First, Slovakia has a parliamentary system of government. This means that Fico’s Smer party “won” the election with 23% of the vote. It will therefore not be able to govern alone, but gets the first shot at forming a government. At best, Smer will enter a coalition with other parties, not all of which share its position on Ukraine. At worst, Smer may not even enter the government, as there is no guarantee that it will be a part of the coalition that emerges from these negotiations. Indeed, that’s happened before, when the leading party wasn’t part of the government that formed following Slovakia’s 1998 parliamentary elections.
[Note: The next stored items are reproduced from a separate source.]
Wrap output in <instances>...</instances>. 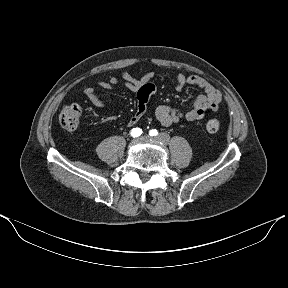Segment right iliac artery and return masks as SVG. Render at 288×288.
Here are the masks:
<instances>
[{
    "instance_id": "1",
    "label": "right iliac artery",
    "mask_w": 288,
    "mask_h": 288,
    "mask_svg": "<svg viewBox=\"0 0 288 288\" xmlns=\"http://www.w3.org/2000/svg\"><path fill=\"white\" fill-rule=\"evenodd\" d=\"M142 134V130L140 128H133L131 130V136L132 137H138Z\"/></svg>"
}]
</instances>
(As an aside, Slovakia is a county of approximately 5.5 million people. According to the Slovak National Statistic Office, just under 3 million voted in the election. Smer got 681,017 votes. For added perspective, the net population of the U.S., E.U., South Korea, and Japan – all of which are providing support to Ukraine – adds up to close to 1 billion people.)

Second, political science has repeatedly shown that voters care more about domestic politics than foreign policy when casting their votes in national elections. So of those approximately 700,000 people who voted for Smer, many likely were thinking of reasons other than their feelings about supporting Ukraine against the Russian invasion. Indeed, when I reached out to University of Birmingham professor Tim Haughton, a political scientist who was in Slovakia for the election and has been studying Slovak politics for more than 20 years, he was emphatic on this point. Tim’s response: “The Markiza exit poll showed that the main reasons for choosing parties were [being a] strong leader, bringing order, dealing with economic challenges of ordinary people, and choosing a party that was most likely to deliver prosperity for Slovakia. Foreign policy might be linked to some of these themes, BUT THIS WAS AN ELECTION DRIVEN BY DOMESTIC FACTORS” [caps from Tim’s email].

When I asked Tim for his assessment of the likelihood that the emerging government would lead to an about face in Slovakia’s position towards supporting Ukraine, his response was much more nuanced than most of the headlines we’ve seen in the aftermath of the election:

There can be a large gap between rhetoric and reality. On the basis of [Fico’s] rhetoric we would expect any Fico-led government to mean Slovakia will turn from a staunch supporter of the Western coalition’s stance on Ukraine to become pro-Putin. However, if Fico does become prime minister two factors might have a significant impact. Firstly, any government will be a coalition government involving the Hlas (Voice) party. Peter Pellegrini, the leader of Hlas, has stressed he doesn’t want a change in Slovakia’s geopolitical orientation. Forming a coalition would provide a justification for making the reality of a Fico government’s foreign policy different from the campaign rhetoric. Secondly, Robert Fico’s primary interests are in domestic politics. His priorities are to deliver for his base, his financial backers, and associates. He may just be happy for Slovakia to take a back seat, stress that a small country like Slovakia has very little influence anyway in NATO and the E.U., and focus his energies on domestic politics.

Taking these two points together, therefore, suggests that caution is in order in interpreting the Slovak elections as any sort of decisive game-changer in terms of Western support for Ukraine, either at the mass level or the elite level. If Fico does become prime minister in the weeks ahead, he won’t be the first NATO leader opposed to providing military support to Ukraine (see: Hungary’s Victor Orbán), nor is he likely to be the last. But for now, the biggest impact of the 2023 Slovak parliamentary elections is likely to be felt in Slovakia – as voters watch to see how the next government tackles domestic issues such as inflation, corruption, energy prices, and populism.